Hi So we are having some issues with a failing jo...
# troubleshooting
v
Hi So we are having some issues with a failing job. Every morning at 04.00 we are trying to run a
--full-refresh
and i do get this error since about a week ago. The error takes about 8 minutes to occur. The next time it starts it runs, it is without the full refresh and it ends up running for about 15 minutes resulting in the same error. After 3-5 retries it finally "catches up" and manages to run the whole job.
Copy code
2023-01-19 05:09:06.508 CET
Run invocation could not be completed as block failed: Another 'prod:tap-postgres-to-target-bigquery' pipeline is already running which started at 2023-01-19 04:02:29.710681. To ignore this check use the '--force' option.

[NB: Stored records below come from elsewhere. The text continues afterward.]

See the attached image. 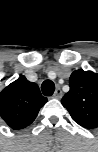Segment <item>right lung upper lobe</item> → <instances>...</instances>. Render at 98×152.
<instances>
[{
    "instance_id": "obj_1",
    "label": "right lung upper lobe",
    "mask_w": 98,
    "mask_h": 152,
    "mask_svg": "<svg viewBox=\"0 0 98 152\" xmlns=\"http://www.w3.org/2000/svg\"><path fill=\"white\" fill-rule=\"evenodd\" d=\"M47 102L36 83L20 76L0 92V117L14 130L30 125Z\"/></svg>"
}]
</instances>
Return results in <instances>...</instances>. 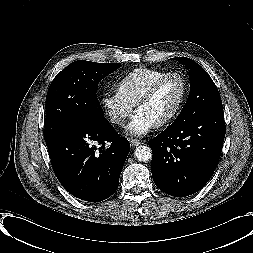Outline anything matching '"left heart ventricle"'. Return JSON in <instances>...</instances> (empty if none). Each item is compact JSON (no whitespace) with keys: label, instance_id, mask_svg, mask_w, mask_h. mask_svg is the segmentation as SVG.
Returning <instances> with one entry per match:
<instances>
[{"label":"left heart ventricle","instance_id":"left-heart-ventricle-1","mask_svg":"<svg viewBox=\"0 0 253 253\" xmlns=\"http://www.w3.org/2000/svg\"><path fill=\"white\" fill-rule=\"evenodd\" d=\"M181 95L180 80L177 77H169L160 84L153 97L137 109V112L143 113L157 124L177 107Z\"/></svg>","mask_w":253,"mask_h":253}]
</instances>
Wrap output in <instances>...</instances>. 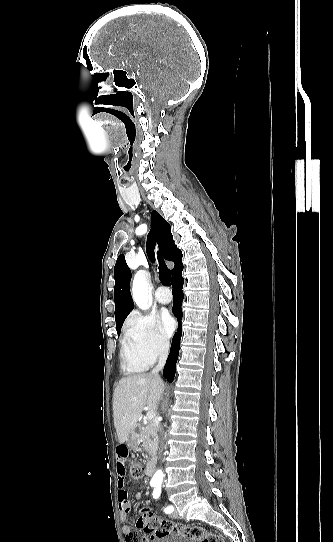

2023-01-19 05:09:06.597 CET
Client closed local connection on 127.0.0.1:5432
2023-01-19 05:09:06.903 CET
Another 'prod:tap-postgres-to-target-bigquery' pipeline is already running which started at 2023-01-19 04:02:29.710681. To ignore this check use the '--force' option.
2023-01-19 05:09:06.903 CET
Block run completed.
2023-01-19 05:09:07.777 CET
Received TERM signal. Waiting up to 0s before terminating.
So today i went digging in the database i fund the "runs" log, excellent. "Fun fact" is that there is no job starting between the first 4 am job (sorry for timezone difference) and when it dies
Copy code
started   started_at                    ended_at                      last_heartbeat_at
SUCCESS,  2023-01-19 12:01:08.914036,   2023-01-19 12:02:13.786125,   2023-01-19 12:02:12.945424
SUCCESS,  2023-01-19 11:45:09.444758,   2023-01-19 11:46:08.446500,   2023-01-19 11:46:08.381997
SUCCESS,  2023-01-19 11:31:07.112609,   2023-01-19 11:32:07.804656,   2023-01-19 11:32:06.933957
SUCCESS,  2023-01-19 11:28:38.761015,   2023-01-19 11:29:40.734920,   2023-01-19 11:29:40.691249
SUCCESS,  2023-01-19 10:16:09.787328,   2023-01-19 11:27:04.277290,   2023-01-19 11:27:04.179192
FAIL,     2023-01-19 08:30:38.460719,   2023-01-19 10:16:09.712441,   2023-01-19 09:58:09.176293
FAIL,     2023-01-19 08:02:44.723517,   2023-01-19 08:30:38.385950,   2023-01-19 08:17:06.586861
FAIL,     2023-01-19 04:02:29.710681,   2023-01-19 08:02:44.642756,   2023-01-19 04:08:56.203939
Any suggestions on how to find where the mysterious state comes from?